Ghost Tropic


 


Mercredi 12 Février 2020 à 20h30 – 18ième  Festival

Cinéma Mercury – 16 place Garibaldi – Nice

Film de Bas Devos – Belgique – 2020 – 1h25 – vostf

Au retour d’une journée de travail, Khadija s’endort dans le dernier métro, et se réveille, loin de chez elle, au terminus, à l’autre bout de la ville. Commence alors l’aventure ordinaire d’une nuit d’exception. Khadija, traverse Bruxelles endormie, fait des rencontres, donne de l’aide et en reçoit, le temps unique de toute une nuit, comme un instantané.

Notre article

par Vincent Jourdan

L’aventure est au bout de la ligne. Une ligne de métro qui traverse l’agglomération bruxelloise et qu’emprunte Khadija, l’héroïne du nouveau film de Bas Devos, Ghost Tropic. Une héroïne du quotidien, car Khadija travaille dans une société de nettoyage pour les entreprises. C’est aussi une femme d’une cinquantaine d’année, musulmane qui porte le voile, mais d’une façon très naturelle. C’est aussi une bonne nature. La première scène la montre avec l’équipe de nettoyage, partageant un moment joyeux, où elle est prise d’un irrépressible fou rire. Plus tard, nous en apprendrons plus sur elle, qu’elle est veuve, vit avec sa fille adolescente et qu’elle a un grand fils qui a quitté le foyer.

Nous apprendrons d’autres choses encore car Ghost Tropic est un portrait, un « instantané » comme le décrit le réalisateur, une façon de pénétrer en douceur dans l’intimité et l’intériorité d’une personne d’apparence banale, de ces personnes invisibles que nous côtoyons tous les jours sans y faire attention. Comme nous ne croisons que rarement les personnes qui s’occupent de nettoyer le monde dans lequel nous vivons. Avec la petite équipe, Khadija termine tard et, ce soir-là, s’endort dans la rame qui doit la ramener chez elle. Du coup, elle se retrouve à l’autre bout de la ville à point d’heure et va devoir trouver le moyen de rentrer après le dernier métro. Commence alors une micro odyssée, ponctuée d’événements qui en temps ordinaire ne prêteraient pas à conséquence mais qui, passé minuit, deviennent autant de défis à relever.
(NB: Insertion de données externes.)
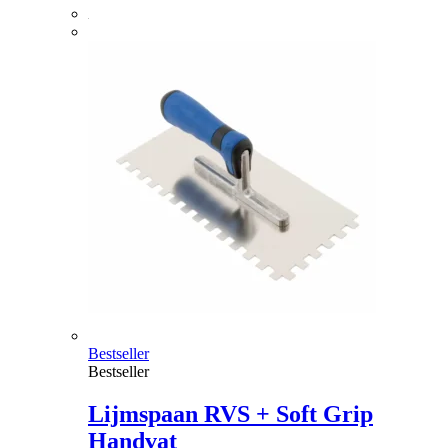
Bestseller
Bestseller
Lijmspaan RVS + Soft Grip
Handvat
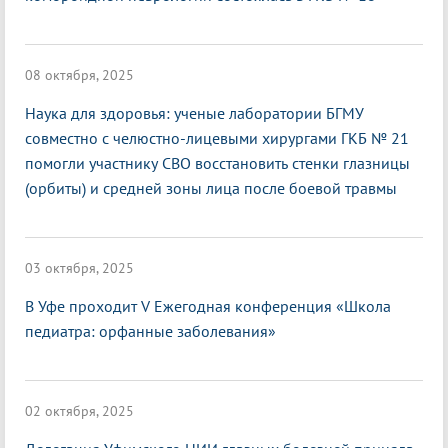
08 октября, 2025
Наука для здоровья: ученые лаборатории БГМУ
совместно с челюстно-лицевыми хирургами ГКБ № 21
помогли участнику СВО восстановить стенки глазницы
(орбиты) и средней зоны лица после боевой травмы
03 октября, 2025
В Уфе проходит V Ежегодная конференция «Школа
педиатра: орфанные заболевания»
02 октября, 2025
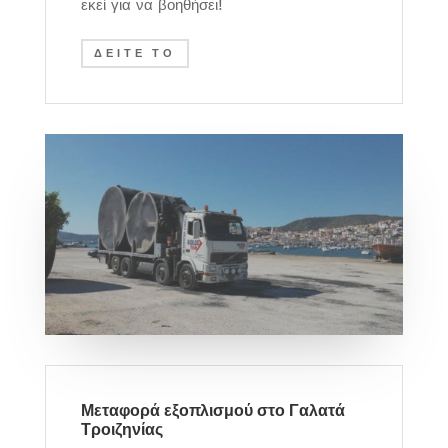
εκεί για να βοηθήσει!
ΔΕΙΤΕ ΤΟ
Μεταφορά εξοπλισμού στο Γαλατά
Τροιζηνίας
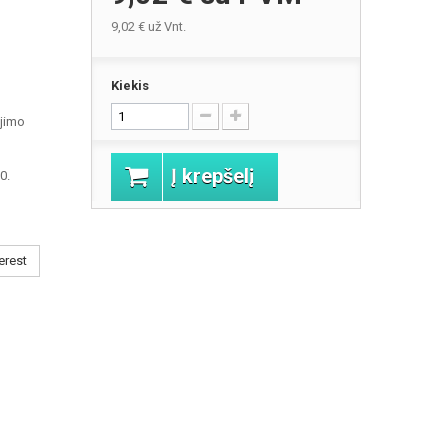
9,02 €
už Vnt.
Kiekis
jimo
Į krepšelį
0.
erest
On se rappelle de la mécanique implacable qui faisait de la nuit du héros de Martin Scorsese dans After Hours (1985) un vrai cauchemar. Le parcours de Khadija tient plus des déambulations des personnages des premiers films de Wim Wenders, et la mise en scène comme le propos de Bas Devos nous ramènent à la Chantal Ackerman de Jeanne Dielman, 23, quai du commerce, 1080 Bruxelles (1975).

Quand même, c’est la nuit et il va falloir rentrer. Pour notre personnage, il va s’agir de trouver un distributeur pour récupérer de l’argent, tenter de prendre un bus de nuit, se réchauffer par cette nuit glaciale d’hiver en cherchant une station-service encore ouverte dans un univers urbain entre hostilité et indifférence. Mais pas si désert qu’il ne le semble de prime abord. Le parcours de Khadija se ponctue de rencontres, autant d’îlots d’humanité qui mettent à l’épreuve sa bonté naturelle. Un vigile compréhensif, une caissière de station-service accueillante et serviable, un jeune squatter, un voisin soupçonneux (pardon, vigilant), un ambulancier hésitant, deux policiers peu motivés, du personnel hospitalier de garde. Et puis un sans-abri allongé dans le froid qui va susciter chez Khadija compassion et tentative pour le sauver. Et enfin il y aura sa fille, le hasard faisant bien les choses et permettant de passer du général au personnel, de relancer les enjeux de ce « road movie » sans presque de voitures et d’affiner le portrait de cette femme.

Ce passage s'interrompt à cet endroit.